Check each line of the entries for "Kurul" and report the ones that have it.

[Start of section]

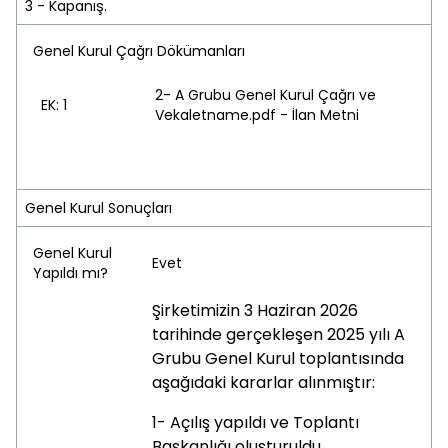
3 - Kapanış.
Genel Kurul Çağrı Dökümanları
2- A Grubu Genel Kurul Çağrı ve
EK: 1
Vekaletname.pdf - İlan Metni
Genel Kurul Sonuçları
Genel Kurul
Evet
Yapıldı mı?
Şirketimizin 3 Haziran 2026
tarihinde gerçekleşen 2025 yılı A
Grubu Genel Kurul toplantısında
aşağıdaki kararlar alınmıştır:
1- Açılış yapıldı ve Toplantı
Başkanlığı oluşturuldu.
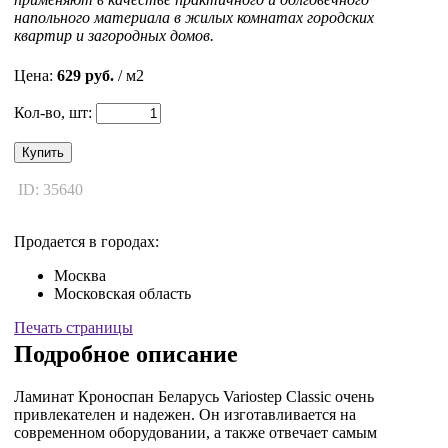
напольного материала в жилых комнатах городских
квартир и загородных домов.
Цена:
629 руб.
/ м2
Кол-во, шт:
Купить
ID: 35640
Продается в городах:
Москва
Московская область
Печать страницы
Подробное описание
Ламинат Кроноспан Беларусь Variostep Classic очень
привлекателен и надежен. Он изготавливается на
современном оборудовании, а также отвечает самым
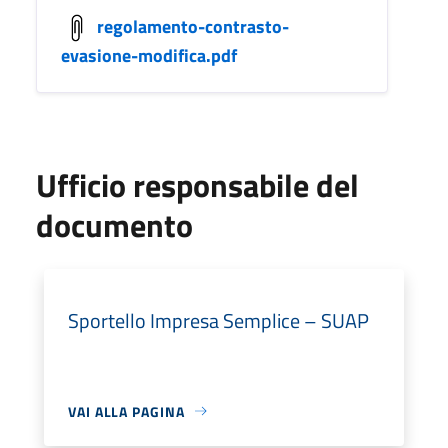
regolamento-contrasto-
evasione-modifica.pdf
Ufficio responsabile del
documento
Sportello Impresa Semplice – SUAP
VAI ALLA PAGINA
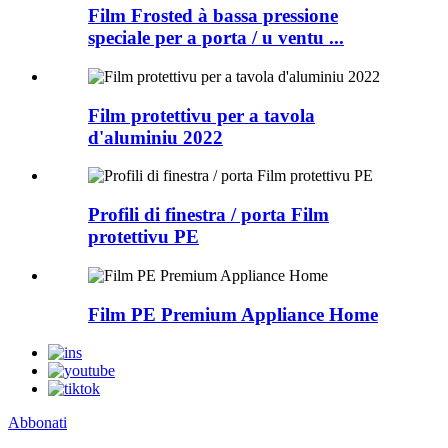
Film Frosted à bassa pressione
speciale per a porta / u ventu ...
Film protettivu per a tavola
d'aluminiu 2022
Profili di finestra / porta Film
protettivu PE
Film PE Premium Appliance Home
Abbonati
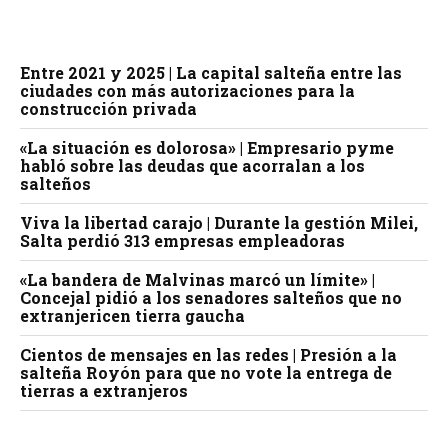
Entre 2021 y 2025 | La capital salteña entre las
ciudades con más autorizaciones para la
construcción privada
«La situación es dolorosa» | Empresario pyme
habló sobre las deudas que acorralan a los
salteños
Viva la libertad carajo | Durante la gestión Milei,
Salta perdió 313 empresas empleadoras
«La bandera de Malvinas marcó un límite» |
Concejal pidió a los senadores salteños que no
extranjericen tierra gaucha
Cientos de mensajes en las redes | Presión a la
salteña Royón para que no vote la entrega de
tierras a extranjeros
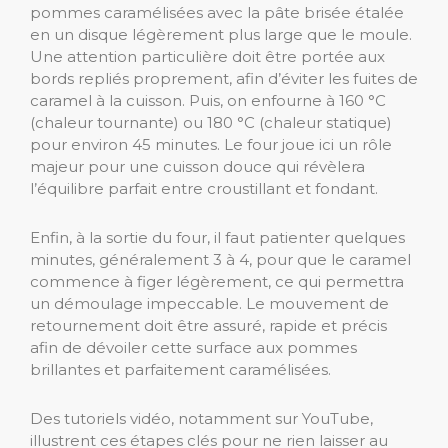
pommes caramélisées avec la pâte brisée étalée
en un disque légèrement plus large que le moule.
Une attention particulière doit être portée aux
bords repliés proprement, afin d’éviter les fuites de
caramel à la cuisson. Puis, on enfourne à 160 °C
(chaleur tournante) ou 180 °C (chaleur statique)
pour environ 45 minutes. Le four joue ici un rôle
majeur pour une cuisson douce qui révèlera
l’équilibre parfait entre croustillant et fondant.
Enfin, à la sortie du four, il faut patienter quelques
minutes, généralement 3 à 4, pour que le caramel
commence à figer légèrement, ce qui permettra
un démoulage impeccable. Le mouvement de
retournement doit être assuré, rapide et précis
afin de dévoiler cette surface aux pommes
brillantes et parfaitement caramélisées.
Des tutoriels vidéo, notamment sur YouTube,
illustrent ces étapes clés pour ne rien laisser au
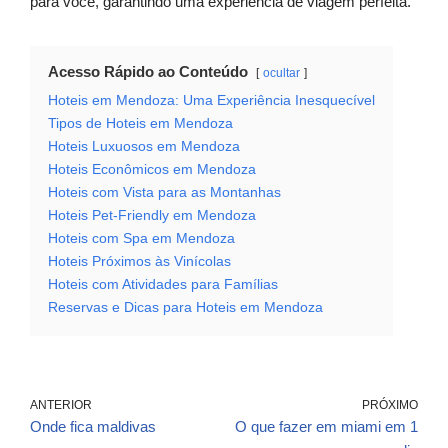
para você, garantindo uma experiência de viagem perfeita.
Acesso Rápido ao Conteúdo
ocultar
Hoteis em Mendoza: Uma Experiência Inesquecível
Tipos de Hoteis em Mendoza
Hoteis Luxuosos em Mendoza
Hoteis Econômicos em Mendoza
Hoteis com Vista para as Montanhas
Hoteis Pet-Friendly em Mendoza
Hoteis com Spa em Mendoza
Hoteis Próximos às Vinícolas
Hoteis com Atividades para Famílias
Reservas e Dicas para Hoteis em Mendoza
ANTERIOR
PRÓXIMO
Onde fica maldivas
O que fazer em miami em 1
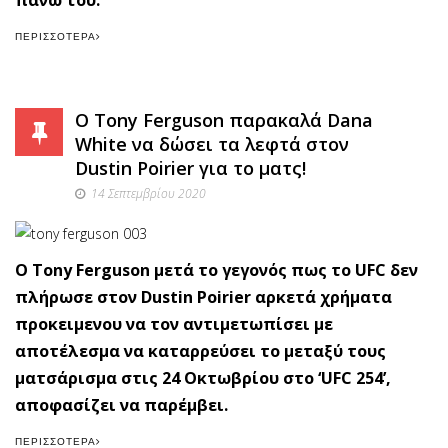
πάνω του.
ΠΕΡΙΣΣΌΤΕΡΑ
O Tony Ferguson παρακαλά Dana
White να δώσει τα λεφτά στον
Dustin Poirier για το ματς!
14 Σεπτεμβρίου 2020
Ο Tony Ferguson μετά το γεγονός πως το UFC δεν
πλήρωσε στον Dustin Poirier αρκετά χρήματα
προκειμενου να τον αντιμετωπίσει με
αποτέλεσμα να καταρρεύσει το μεταξύ τους
ματσάρισμα στις 24 Οκτωβρίου στο ‘UFC 254’,
αποφασίζει να παρέμβει.
ΠΕΡΙΣΣΌΤΕΡΑ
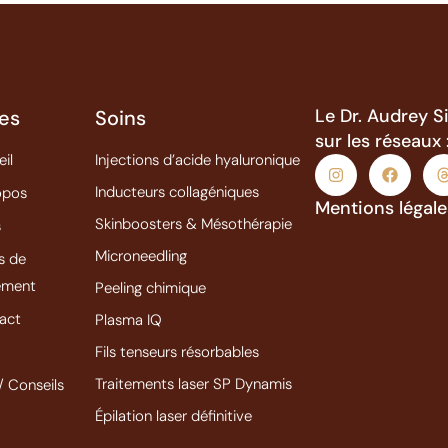
Le Dr. Audrey 
es
Soins
sur les réseaux 
eil
Injections d’acide hyaluronique
Inducteurs collagéniques
opos
Mentions légal
Skinboosters & Mésothérapie
s
Microneedling
s de
tement
Peeling chimique
act
Plasma IQ
s
Fils tenseurs résorbables
Traitements laser SP Dynamis
/ Conseils
Épilation laser définitive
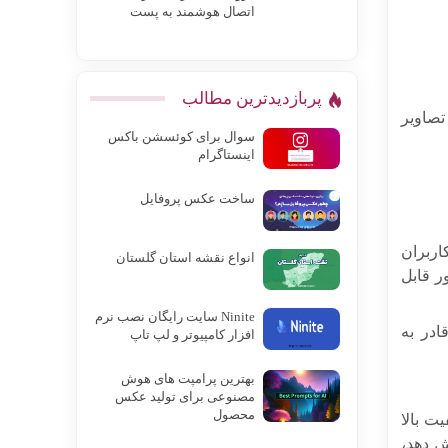
اتصال هوشمند به پست
پربازدیدترین مطالب
 تصاویر
سوال برای کوئسشن باکس
اینستاگرام
ساخت عکس پروفایل
اربران
انواع نقشه استان گلستان
ر قابل
Ninite سایت رایگان نصب نرم
قادر به
افزار کامپیوتر و لپ تاپ
بهترین پرامپت های هوش
مصنوعی برای تولید عکس
محصول
یت بالا
ش دهد،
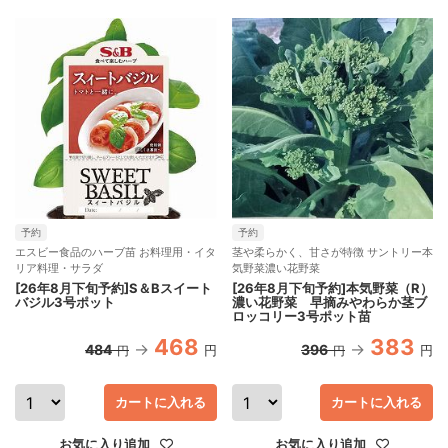
予約
予約
エスビー食品のハーブ苗 お料理用・イタ
茎や柔らかく、甘さが特徴 サントリー本
リア料理・サラダ
気野菜濃い花野菜
[26年8月下旬予約]S＆Bスイート
[26年8月下旬予約]本気野菜（R）
バジル3号ポット
濃い花野菜 早摘みやわらか茎ブ
ロッコリー3号ポット苗
468
383
484
396
円
円
円
円
カートに入れる
カートに入れる
お気に入り追加
お気に入り追加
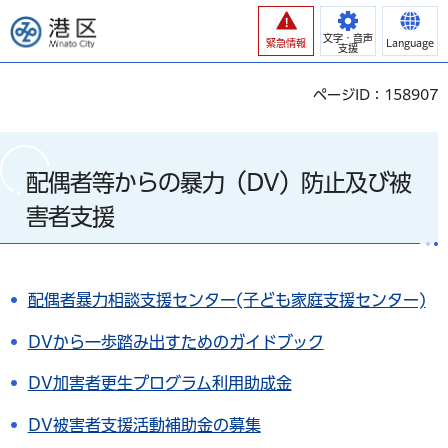
港区
文字・音声
緊急情報
Language
支援
ページID：158907
配偶者等からの暴力（DV）防止及び被
害者支援
配偶者暴力相談支援センター(子ども家庭支援センター)
DVから一歩踏み出すためのガイドブック
DV加害者更生プログラム利用助成金
DV被害者支援活動補助金の募集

[End of section]

__COMPLETED TASK__.
Genel Kurul Çağrı Dökümanları
2- A Grubu Genel Kurul Çağrı ve
Genel Kurul Sonuçları
Genel Kurul
Grubu Genel Kurul toplantısında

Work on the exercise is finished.